* IN THE HIGH COURT OF DELHI AT NEW DELHI
+ W.P.(C) No. 3775/2008
% Judgment delivered on: 04.02.2010
Mahabir Singh ...... Petitioner
Through: Mr. S.C. Luthra, Advocate
versus
M/s Bharat Hotels Ltd. ..... Respondents
Through: Mr. Amit Bhasin,
Advocate
CORAM:
HON'BLE MR. JUSTICE KAILASH GAMBHIR
1. Whether the Reporters of local papers may Yes
be allowed to see the judgment?
2. To be referred to Reporter or not?

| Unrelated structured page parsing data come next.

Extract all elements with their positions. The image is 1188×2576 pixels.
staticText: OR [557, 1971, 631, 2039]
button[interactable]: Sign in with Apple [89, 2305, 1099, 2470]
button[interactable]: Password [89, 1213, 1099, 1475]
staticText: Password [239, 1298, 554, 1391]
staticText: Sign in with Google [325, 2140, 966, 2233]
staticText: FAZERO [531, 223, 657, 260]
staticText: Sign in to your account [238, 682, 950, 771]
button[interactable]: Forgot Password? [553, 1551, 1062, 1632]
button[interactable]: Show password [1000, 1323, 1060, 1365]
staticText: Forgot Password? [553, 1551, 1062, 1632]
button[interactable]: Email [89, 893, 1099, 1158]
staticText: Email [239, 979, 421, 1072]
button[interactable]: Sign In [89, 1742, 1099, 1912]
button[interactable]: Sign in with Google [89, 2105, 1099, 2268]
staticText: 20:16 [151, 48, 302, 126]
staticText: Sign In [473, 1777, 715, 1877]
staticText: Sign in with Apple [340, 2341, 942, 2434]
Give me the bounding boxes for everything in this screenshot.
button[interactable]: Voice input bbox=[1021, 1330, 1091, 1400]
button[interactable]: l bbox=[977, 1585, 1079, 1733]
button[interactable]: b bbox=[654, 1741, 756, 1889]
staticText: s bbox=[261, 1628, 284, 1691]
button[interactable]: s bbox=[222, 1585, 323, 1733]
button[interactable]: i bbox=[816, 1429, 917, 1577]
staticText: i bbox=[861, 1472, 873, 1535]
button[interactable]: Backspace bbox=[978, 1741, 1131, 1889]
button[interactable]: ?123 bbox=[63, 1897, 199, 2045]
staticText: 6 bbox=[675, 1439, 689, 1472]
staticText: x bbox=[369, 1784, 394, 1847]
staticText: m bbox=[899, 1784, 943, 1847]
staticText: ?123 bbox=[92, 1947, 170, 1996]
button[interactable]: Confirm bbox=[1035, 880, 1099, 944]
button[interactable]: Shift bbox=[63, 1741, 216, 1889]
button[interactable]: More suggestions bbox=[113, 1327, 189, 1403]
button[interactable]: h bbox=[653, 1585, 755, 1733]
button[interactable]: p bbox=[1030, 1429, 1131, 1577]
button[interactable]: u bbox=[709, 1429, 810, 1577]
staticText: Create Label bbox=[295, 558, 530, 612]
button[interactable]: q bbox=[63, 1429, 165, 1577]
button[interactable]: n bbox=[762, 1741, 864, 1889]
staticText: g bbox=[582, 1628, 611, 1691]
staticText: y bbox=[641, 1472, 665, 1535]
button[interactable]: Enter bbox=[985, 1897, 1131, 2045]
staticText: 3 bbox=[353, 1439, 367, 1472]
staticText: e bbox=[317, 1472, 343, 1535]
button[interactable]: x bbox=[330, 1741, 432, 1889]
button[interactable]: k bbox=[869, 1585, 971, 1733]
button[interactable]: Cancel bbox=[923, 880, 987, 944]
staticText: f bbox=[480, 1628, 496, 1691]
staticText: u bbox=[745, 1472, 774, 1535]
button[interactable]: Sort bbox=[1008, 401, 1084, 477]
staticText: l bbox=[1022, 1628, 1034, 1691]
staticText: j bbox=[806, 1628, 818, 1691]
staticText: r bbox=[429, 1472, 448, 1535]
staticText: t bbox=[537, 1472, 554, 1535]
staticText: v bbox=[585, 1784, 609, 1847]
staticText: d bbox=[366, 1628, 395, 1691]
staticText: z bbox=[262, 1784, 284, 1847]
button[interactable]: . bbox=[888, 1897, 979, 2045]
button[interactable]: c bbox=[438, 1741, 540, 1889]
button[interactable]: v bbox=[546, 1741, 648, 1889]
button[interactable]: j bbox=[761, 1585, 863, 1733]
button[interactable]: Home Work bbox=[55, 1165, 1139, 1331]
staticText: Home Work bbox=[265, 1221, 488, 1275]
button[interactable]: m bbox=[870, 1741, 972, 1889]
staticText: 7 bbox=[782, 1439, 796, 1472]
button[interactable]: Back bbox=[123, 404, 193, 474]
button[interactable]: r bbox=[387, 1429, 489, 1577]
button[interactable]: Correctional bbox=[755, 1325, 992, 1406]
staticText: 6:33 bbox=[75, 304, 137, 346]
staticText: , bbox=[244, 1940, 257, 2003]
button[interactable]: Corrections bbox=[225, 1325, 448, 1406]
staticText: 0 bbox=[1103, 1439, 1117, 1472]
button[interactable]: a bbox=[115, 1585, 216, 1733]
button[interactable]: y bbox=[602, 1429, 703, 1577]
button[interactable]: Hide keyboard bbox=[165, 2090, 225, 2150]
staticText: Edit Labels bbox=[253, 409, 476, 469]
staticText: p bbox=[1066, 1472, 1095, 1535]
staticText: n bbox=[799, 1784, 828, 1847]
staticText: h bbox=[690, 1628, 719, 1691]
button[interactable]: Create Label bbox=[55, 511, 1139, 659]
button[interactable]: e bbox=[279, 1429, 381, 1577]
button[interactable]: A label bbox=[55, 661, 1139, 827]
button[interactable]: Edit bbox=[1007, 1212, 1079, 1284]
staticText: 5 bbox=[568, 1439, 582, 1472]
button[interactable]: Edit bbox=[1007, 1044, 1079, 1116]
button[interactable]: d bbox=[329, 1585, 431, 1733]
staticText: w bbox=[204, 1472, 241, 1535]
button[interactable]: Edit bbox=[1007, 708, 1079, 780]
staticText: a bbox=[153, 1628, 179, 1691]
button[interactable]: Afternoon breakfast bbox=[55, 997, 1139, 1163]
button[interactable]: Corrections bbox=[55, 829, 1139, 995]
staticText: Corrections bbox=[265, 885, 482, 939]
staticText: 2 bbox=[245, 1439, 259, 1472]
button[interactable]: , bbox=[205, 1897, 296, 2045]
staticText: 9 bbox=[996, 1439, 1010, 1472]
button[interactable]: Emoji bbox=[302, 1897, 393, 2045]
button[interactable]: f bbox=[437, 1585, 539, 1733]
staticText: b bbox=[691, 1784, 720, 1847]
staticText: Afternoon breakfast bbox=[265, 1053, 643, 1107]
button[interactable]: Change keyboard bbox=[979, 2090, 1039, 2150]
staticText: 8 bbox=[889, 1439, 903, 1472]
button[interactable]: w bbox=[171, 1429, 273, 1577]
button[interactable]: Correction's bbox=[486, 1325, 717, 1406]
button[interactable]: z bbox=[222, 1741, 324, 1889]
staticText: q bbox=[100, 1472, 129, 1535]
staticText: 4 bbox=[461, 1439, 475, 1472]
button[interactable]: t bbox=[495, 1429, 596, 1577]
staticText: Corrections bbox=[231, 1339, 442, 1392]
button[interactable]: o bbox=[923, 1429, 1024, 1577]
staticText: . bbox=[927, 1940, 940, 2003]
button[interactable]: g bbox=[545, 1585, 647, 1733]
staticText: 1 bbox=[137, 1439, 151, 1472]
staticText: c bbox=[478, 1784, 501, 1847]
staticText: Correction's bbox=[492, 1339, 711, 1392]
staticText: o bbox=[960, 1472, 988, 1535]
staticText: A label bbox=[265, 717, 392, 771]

Yes
3. Whether the judgment should be reported Yes
in the Digest?
KAILASH GAMBHIR, J. Oral:
*
1. By this petition filed under Article 227 of the Constitution of India the petitioner seeks quashing of the enquiry Reports dated 18.03.1994 and 08.03.1994, termination Letter dated 07.04.1994 and order dated 03.11.2006 as well as Award dated 16.04.2007. Petitioner further seeks his W.P. (C) No. 3775/2008 Page 1 of 11 reinstatement with consequential benefits of arrears of salary with interest.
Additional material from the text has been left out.